İmam-ı Âzam rh.a. sabah olunca doğruca valiye gider. Herkes onun teşekkür için geldiğini düşünmektedir. Vali onu görür görmez ayağa fırlar. Hürmet ve tevazu ile:

– Teşrifinizin sebebi nedir, diye sorunca İmam-ı Âzam rh.a. komşusunun serbest bırakılmasını rica eder. Vali:

– Efendim, böyle önemsiz bir mesele için niye zahmet ettiniz? Haber gönderseydiniz emriniz derhal yerine getirilirdi, der.

Genç serbest bırakılır. İmam-ı Âzam rh.a. ile karşılaştığında mahcup olur. Çünkü onu rahatsız ettiğinin farkındadır. İmam-ı Âzam rh.a.:

– Bak, biz seni unutmuyoruz, diyerek gence iltifat eder.

Bu genç kısa zaman sonra tevbe eder ve İmam-ı Âzam rh.a.’in talebeleri arasına katılır.

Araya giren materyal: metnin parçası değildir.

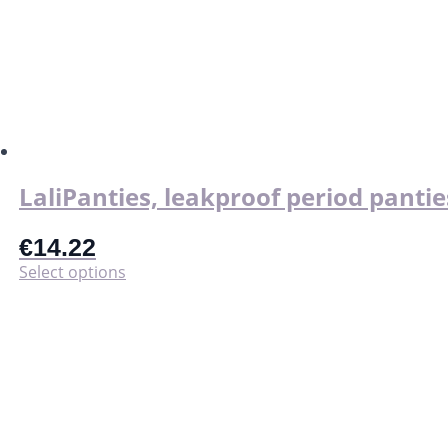
LaliPanties, leakproof period pantie
€
14.22
This
Select options
product
has
multiple
variants.
The
options
may
be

‘Ben onlarla, onlar benimle mutlu’

Geçmişin nice güzel hatırasını tarihin sayfalarına terk ettiğimiz günümüzde, Abdurrahim Karakoç bugünün komşuluk ilişkilerini eleştiren bir şiirinde şöyle der:

“Ahbaplık komşuluk nerede erenler / Duruyorsa haber versin görenler. / Söyleyin söyleyin eski yârenler / Sohbeti harcadık daha ne kaldı?”

Şair haklı. Modern hayatta bırakın komşuluğu, selamlaşma bile hayli azaldı. Güven duygusu zarar gördü. Komşuluk giderek kayboluyor. Yine de birbirini ailesi gibi seven, birbirine gidip gelen, ikram ve ihsanda bulunan insanların yaşadığı mahallelerimiz hâlâ var. Çocukların komşulara rahatlıkla emanet edilebildiği, ahaliden biri bir süre görülmeyince mahallelinin hemen soruşturduğu yerler buralar. Henüz yitirmediğimiz ancak kan kaybeden mahalleyi ayakta tutmak hepimizin sorumluluğunda. 

İmam Zeynelâbidîn rh.a’in komşuları, dostları ve haklarını gözetenler için yaptığı dua ile bitirelim:

“Allahım! Komşularım, dostlarım, haklarımızı gözetenler ve düşmanlarımızla mücadele edenlerin haklarını en iyi şekilde gözetmem için bana yardım et. Onları da senin yolunun icaplarını hakkıyla yerine getirmeye, edep ölçülerini gözetmeye muvaffak eyle. Onlar benimle mutlu olsunlar, ben de onlarla mutlu olayım. Âmin, ya Rabbe’l-Âlemin.”